Many people I know have a memory box of some kind to hold the most precious treasures from various points of their lives. Not the trophies or graduation robes or wedding albums, but the truly personal memories, the talismans that mean nothing to anyone except for that person. Mine is a forest green steamer trunk I refer to as “Pandora’s Box.” It’s filled with all sorts of things that wouldn’t make sense to anyone else – a souvenir cup from Hershey Park (1995),  a piece of circuit board (Engineering camp, 2001), a baby sweatshirt not worn by anyone in our family (2005). The most important things are the diaries, scrapbooks, and journals I kept from 1993 onward.

As a general rule, I don’t go through the diaries left in Pandora’s Box. I will from time to time flip through the journals from my senior year of high school and college, but those are quotes and pictures – not a diary (it’s also why those books are displayed on a shelf in our living room instead of locked in a dusty corner of the library, but I digress).  The earlier diaries are the reason it’s called Pandora’s Box, because they chronicle a time period whose events I have for the most part tried to forget. For years I thought about just burning them – there is an entry in one book in particular I wrote as a ruse because I thought my evil stepfather was reading them, and sure enough I was right, so everything from that point onward was heavily censured or laden with teenaged propaganda. My real feelings and dreams were mailed out in letters to various friends (and probably tossed out long ago), so what was the point of holding onto books of lies? But I never got around to it.

When writing up the Year in Review soundtrack for 2013, I realized this would be an anniversary of sorts – fifteen years before my friends and I wrote the first year in review soundtrack, and it’s one of the few things I’ve consistently done each year since.
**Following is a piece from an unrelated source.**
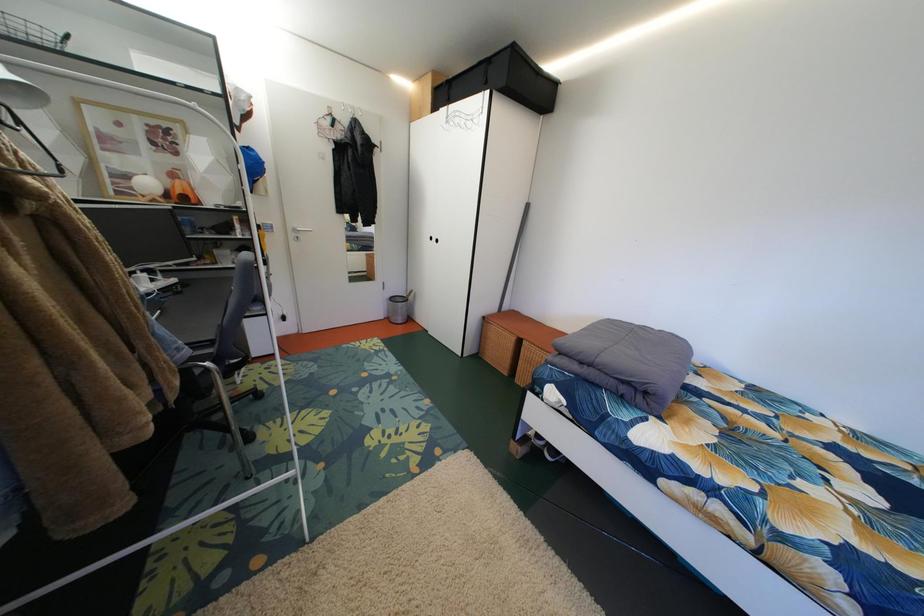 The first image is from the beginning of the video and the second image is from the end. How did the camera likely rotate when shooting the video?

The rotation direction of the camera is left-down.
I got to thinking about what we’d put on that first list, and so last week for the first time in more than a decade I opened the Box with the intent of paging through those diaries. It’s a lot of material – all of my friends at that time lived hours away, so I spent a lot of time writing. A lot of it is the standard teenage girl fare of crushes and gossip, who likes who and overreacting to what really were minor insults or perceived slights. One book in particular, a small blue tome from the year I was fifteen, has to be taken with a heavy dose of skepticism as that is the one where I realized my privacy had been compromised and thus started making stuff up to hide what was really on my mind. This is significant because 1. It is what started my fiction stories from that time and made me think about professional writing, and 2. It showed me early on how easy it was to manipulate someone’s perception of events through nothing but the written word. As I’ve said many times over the years, a well-placed paragraph can do more damage than any weapon in a military arsenal. And it’s true. Sometimes it take a while for the idea to take root, but once it does, the enemy is toast.

The most important thing that I found in those diaries was a sense of freedom – not then, but now. Fifteen-year-old me might not have been 100% honest in her written diary, but she left enough of the truth behind for thirty-year-old me to look at those pains and dreams from a different perspective. The regrets I carried for a long time were unnecessary, because a lot of them weren’t real to begin with. The lessons learned from them, however, most definitely were.